*** RECORDS FOR THIS EXERCISE ***

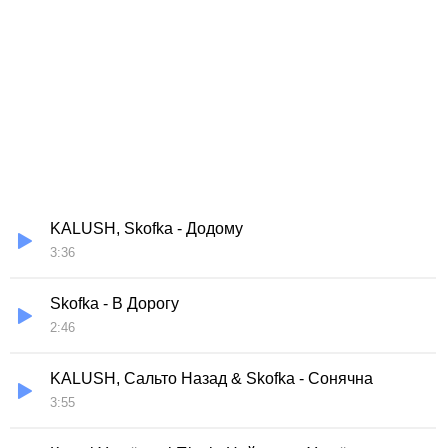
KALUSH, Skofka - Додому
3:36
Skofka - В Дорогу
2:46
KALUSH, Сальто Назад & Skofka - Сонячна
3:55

*** End of RECORDS FOR THIS EXERCISE ***
*** RECORDS FOR THIS EXERCISE ***

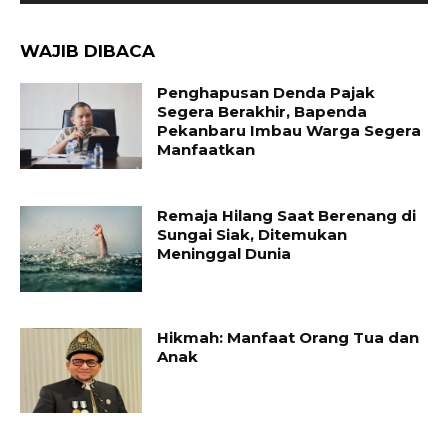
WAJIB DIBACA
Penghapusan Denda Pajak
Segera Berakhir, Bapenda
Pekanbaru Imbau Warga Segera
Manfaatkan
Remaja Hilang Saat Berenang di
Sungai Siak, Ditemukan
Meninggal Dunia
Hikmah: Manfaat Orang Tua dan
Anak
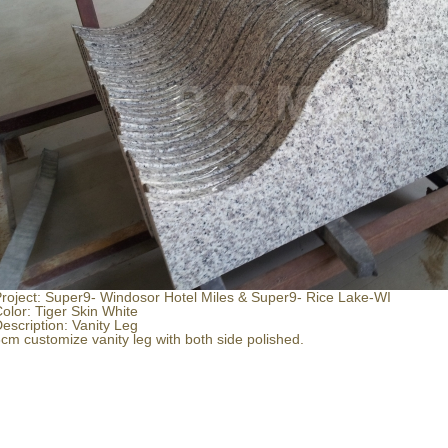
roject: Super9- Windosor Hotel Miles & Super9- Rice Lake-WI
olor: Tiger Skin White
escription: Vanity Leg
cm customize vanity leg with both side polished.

*** End of RECORDS FOR THIS EXERCISE ***
*** RECORDS FOR THIS EXERCISE ***

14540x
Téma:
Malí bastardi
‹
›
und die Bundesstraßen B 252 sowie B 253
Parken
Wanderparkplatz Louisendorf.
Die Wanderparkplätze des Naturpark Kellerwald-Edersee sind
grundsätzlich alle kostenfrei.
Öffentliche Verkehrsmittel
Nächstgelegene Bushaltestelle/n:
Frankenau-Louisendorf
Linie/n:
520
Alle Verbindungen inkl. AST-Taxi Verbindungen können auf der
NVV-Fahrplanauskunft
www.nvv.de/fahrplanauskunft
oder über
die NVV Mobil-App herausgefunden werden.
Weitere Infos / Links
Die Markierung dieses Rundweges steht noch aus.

*** End of RECORDS FOR THIS EXERCISE ***

TASK PROMPT:
Your job is to copy out every line from the records above that has the word "Skofka".

TASK RESULT:
KALUSH, Skofka - Додому
Skofka - В Дорогу
KALUSH, Сальто Назад & Skofka - Сонячна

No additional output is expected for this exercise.